Moreover, the Government notes that, even if these materials were suppressed - which the Government submits is inappropriate here - the Government would nonetheless have the right to offer these materials under certain circumstances. For example, it is well established that a criminal defendant who testifies in her own defense may be impeached with materials that would otherwise be subject to suppression. United States v. Trzaska, 111 F.3d 1019, 1026 (2d Cir. 1997) (“The Supreme Court has held that illegally acquired evidence may be used to impeach defendants who testify in their own defense.”) (citing Walder v. United States, 347 U.S. 62, 64-66 (1954)). As the Supreme Court has explained, the exclusionary rule must be balanced with the truth-seeking functions of a trial:
It is one thing to say that the Government cannot make an affirmative use of evidence unlawfully obtained. It is quite another to say that the defendant can turn the illegal method by which evidence in the Government’s possession was obtained to his own advantage, and provide himself with a shield against contradiction of his untruths. Such an extension of the Weeks doctrine would be a perversion of the Fourth Amendment.

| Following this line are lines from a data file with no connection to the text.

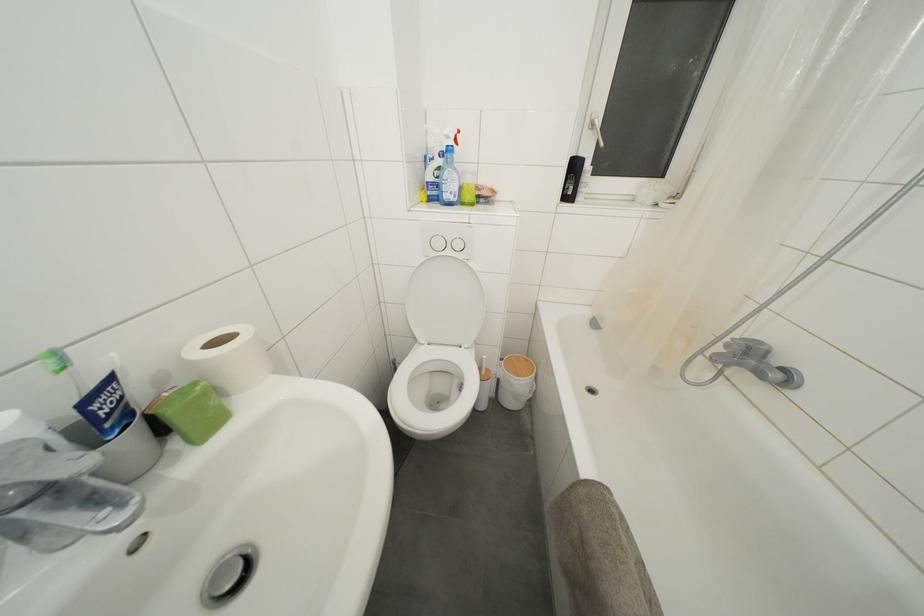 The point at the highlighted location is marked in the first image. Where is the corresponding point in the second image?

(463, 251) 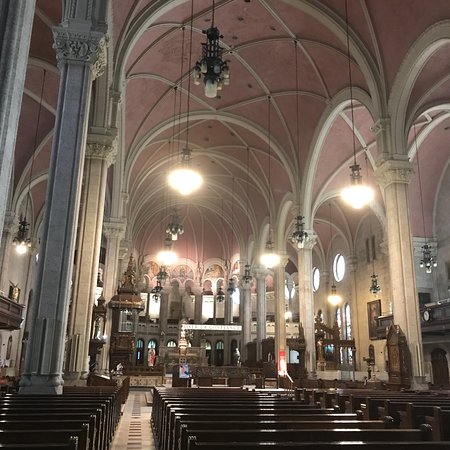 In order to click on round windows in this screenshot , I will do `click(342, 266)`, `click(316, 278)`, `click(287, 293)`. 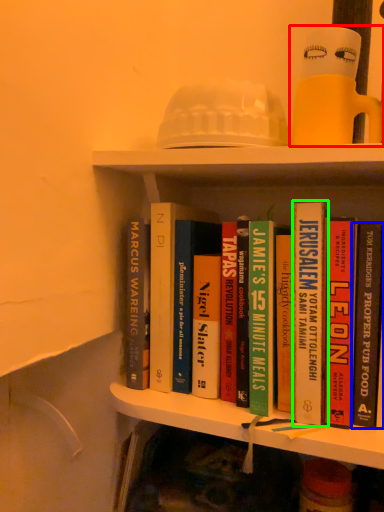 Question: Estimate the real-world distances between objects in this image. Which object is farther from toy (highlighted by a red box), book (highlighted by a blue box) or book (highlighted by a green box)?

Choices:
 (A) book
 (B) book

Answer: (A) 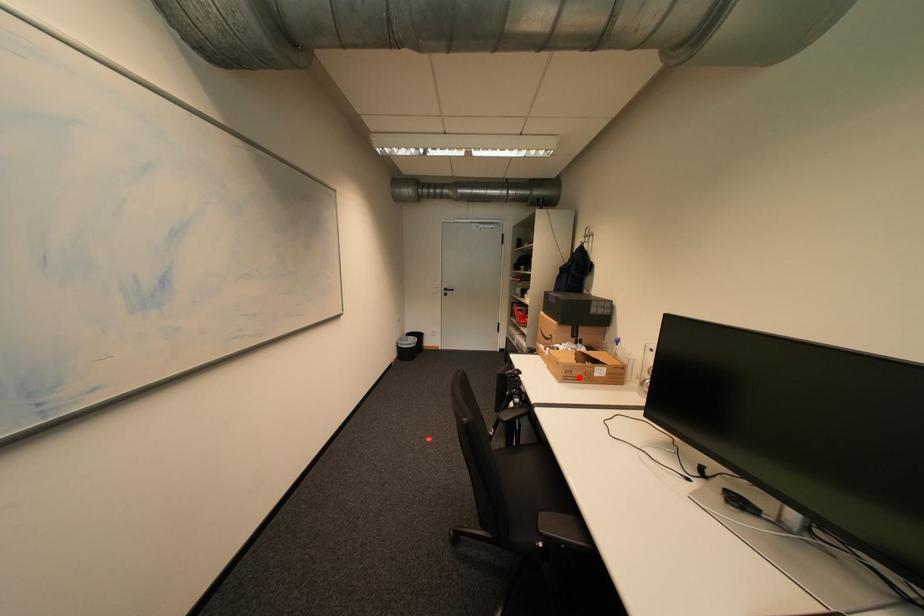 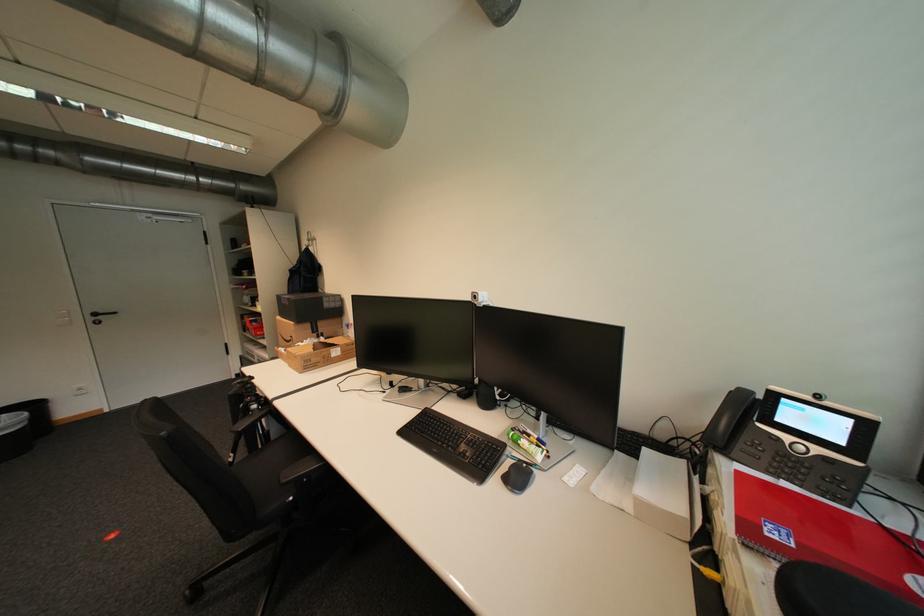 In the second image, find the point that corresponds to the highlighted location in the first image.

(319, 365)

1 The Government further notes that many of the materials in the file in question are duplicates of materials the Government has obtained through other sources. For example, the file contains materials that appear to have been obtained from third parties and law enforcement agencies. At trial, the Government is likely to offer documents it has obtained during its investigation through other sources, even though those materials happen to be contained in duplicate in the file in question.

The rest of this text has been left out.